L’exemple est représentatif car il illustre l’intime proximité des découvertes scientifiques, des innovations qui en découlent, de leur mise en valeur marchande et de leurs effets sur les mœurs et la morale. La sanctification des jouissances va permettre d’abattre les anciens dieux, et d’en créer de nouveaux.
La médiatisation du monde politique semble permettre à celui-ci de conserver les apparences du pouvoir, mais « les habiles finissent toujours par avoir tort. » La démocratie présente la caractéristique d’être de plus en plus branlante au fur et à mesure qu’elle se parfait. Une société peut se passer de bonnes décisions (si elles ne sont pas calamiteuses), par contre il est inconcevable qu’elle puisse se passer de décisions. Mais une société hétérogène implique le compromis. Aucune intelligence artificielle ou naturelle fonctionne autrement que par oui ou non, mais l’art politique se veut capable de surmonter cette difficulté. Si un objectif à long terme est clairement ancré, une suite de compromis peut peut-être finir par une décision allant dans le sens de l’objectif ; si ce n’est pas le cas un compromis annihile un autre et l’on obtient alors un mouvement erratique (dit brownien par les physiciens).

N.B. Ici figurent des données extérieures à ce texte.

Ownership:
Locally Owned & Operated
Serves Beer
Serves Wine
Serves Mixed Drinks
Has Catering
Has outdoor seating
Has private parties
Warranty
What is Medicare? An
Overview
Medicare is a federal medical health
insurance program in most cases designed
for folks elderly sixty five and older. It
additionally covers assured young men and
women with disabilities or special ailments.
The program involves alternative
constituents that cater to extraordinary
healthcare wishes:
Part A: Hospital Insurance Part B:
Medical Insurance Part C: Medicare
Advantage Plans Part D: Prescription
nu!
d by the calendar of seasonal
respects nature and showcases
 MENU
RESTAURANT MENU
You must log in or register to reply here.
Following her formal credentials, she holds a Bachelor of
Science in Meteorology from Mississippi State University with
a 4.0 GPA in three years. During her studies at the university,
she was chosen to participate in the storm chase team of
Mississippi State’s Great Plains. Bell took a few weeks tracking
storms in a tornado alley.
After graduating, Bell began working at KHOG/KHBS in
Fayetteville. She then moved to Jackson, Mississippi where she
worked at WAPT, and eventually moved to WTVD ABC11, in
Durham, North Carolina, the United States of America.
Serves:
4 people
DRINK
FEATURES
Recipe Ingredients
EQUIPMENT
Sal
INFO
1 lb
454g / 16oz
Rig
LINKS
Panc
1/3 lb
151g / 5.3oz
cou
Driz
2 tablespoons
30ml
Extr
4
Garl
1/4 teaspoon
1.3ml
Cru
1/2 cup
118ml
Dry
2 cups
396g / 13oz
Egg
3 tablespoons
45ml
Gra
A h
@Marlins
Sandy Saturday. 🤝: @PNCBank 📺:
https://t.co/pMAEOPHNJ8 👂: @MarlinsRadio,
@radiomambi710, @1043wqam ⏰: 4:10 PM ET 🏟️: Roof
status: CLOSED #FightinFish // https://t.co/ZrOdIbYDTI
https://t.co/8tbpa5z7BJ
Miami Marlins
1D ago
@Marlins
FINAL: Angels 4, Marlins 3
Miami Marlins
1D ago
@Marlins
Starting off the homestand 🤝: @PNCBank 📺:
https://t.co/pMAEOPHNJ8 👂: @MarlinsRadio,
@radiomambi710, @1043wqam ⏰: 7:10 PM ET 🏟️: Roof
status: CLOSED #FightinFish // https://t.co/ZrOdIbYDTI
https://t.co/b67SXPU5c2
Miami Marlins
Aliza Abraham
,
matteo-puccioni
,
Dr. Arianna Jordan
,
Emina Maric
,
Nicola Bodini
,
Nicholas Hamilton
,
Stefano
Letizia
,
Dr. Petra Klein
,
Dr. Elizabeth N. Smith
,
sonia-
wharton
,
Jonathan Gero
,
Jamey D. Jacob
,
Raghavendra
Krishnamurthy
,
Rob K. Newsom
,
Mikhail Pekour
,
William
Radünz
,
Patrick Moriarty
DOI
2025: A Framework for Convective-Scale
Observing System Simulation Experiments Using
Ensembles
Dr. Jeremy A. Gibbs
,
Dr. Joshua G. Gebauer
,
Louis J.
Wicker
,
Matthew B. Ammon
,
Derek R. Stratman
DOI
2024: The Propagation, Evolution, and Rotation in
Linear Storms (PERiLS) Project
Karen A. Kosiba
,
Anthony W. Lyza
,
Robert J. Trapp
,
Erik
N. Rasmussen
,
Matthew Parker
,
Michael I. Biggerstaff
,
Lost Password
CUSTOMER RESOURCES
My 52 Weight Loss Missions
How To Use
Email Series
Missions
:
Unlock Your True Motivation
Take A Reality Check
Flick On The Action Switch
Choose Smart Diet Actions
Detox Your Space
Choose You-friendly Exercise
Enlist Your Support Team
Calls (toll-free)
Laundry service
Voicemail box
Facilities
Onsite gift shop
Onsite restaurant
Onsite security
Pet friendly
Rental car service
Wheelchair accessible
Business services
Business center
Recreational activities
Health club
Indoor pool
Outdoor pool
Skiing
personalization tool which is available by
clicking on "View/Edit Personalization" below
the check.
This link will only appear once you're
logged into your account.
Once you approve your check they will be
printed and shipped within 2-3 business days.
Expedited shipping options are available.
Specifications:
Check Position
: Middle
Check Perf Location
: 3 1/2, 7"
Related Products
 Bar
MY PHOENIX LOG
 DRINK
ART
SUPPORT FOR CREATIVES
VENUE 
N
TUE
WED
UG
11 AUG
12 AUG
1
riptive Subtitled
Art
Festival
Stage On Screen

Les sociétés occidentales semblent se complaire dans un monde où chacun ne défend que ses intérêts. L’installation d’une société de consommation et du spectacle ne pouvait à elle seule mettre à l’abri les dominants de l’incontournable lutte des classes qui ne peut qu’exister au sein de nations : il fallait donc se débarrasser des démocraties en soulignant leur impéritie.
La sacralisation des jouissances a pris la place des divinités plus traditionnelles : Jésus, Marx ou de Gaulle. La frénésie de dépasser l’autre a remplacé la nécessité chrétienne de se surpasser soi-même. Il est interdit d’interdire, les mouvements de libération des femmes et des minorités vont achever les démocraties sous prétexte de les parfaire.
Une haine de la différence va conduire à confondre égalité et similarité en ringardisant le concept de classe sociale. Le capitalisme, laissé à lui seul, ne peut que conduire à des inégalités germes d’émeutes, sauf si on les rend supportables en morcelant les forces de la multitude. Pour dominer le monde, on tend donc à détruire toute espèce de système collectif de protection ou d’entraide, y compris la famille. La démocratie électoraliste s’est de fait révélée incapable de gérer les caisses sociales d’une nation, non pas à cause de l’incompétence de zébulons de droite ou de gauche mais à cause de son incapacité à prendre les décisions nécessaires à l’intérêt général. Les banques et les forces du marché, internationalistes par nature, confisquent peu à peu tous les systèmes sociaux en détruisant toute solidarité entre riches et pauvres.
Le dernier acte du drame planétaire commence avec le siècle nouveau. Il est acquis selon les élites que les démocraties ne peuvent pas conduire les destinées des peuples : il vaut mieux confier le pouvoir aux riches, aux très riches, dont les modes d’action, de pensée de fonctionnement sont les mêmes à Londres ou à Bakou : l’ordre mondial peut s’établir débarrassé des citoyens et des électeurs. Pour assurer l’ordre : l’informatique. Tous les individus sont ou seront bientôt fichés, répertoriés, classés, suivis grâce aux immenses possibilités d’un moteur de recherches et de logiciels … américains. Les Etats-Unis n’ont absolument pas abandonné leur désir d’imperium mondial, ils ont seulement laissé aux obscurs les tâches laborieuses de production. Et puis les désastres écologiques qui se profilent ne peuvent pas être affrontés sans un commandement unifié… pourquoi pas à Wall Street !
La lutte des classes a cessé : les (plus) riches ont gagné.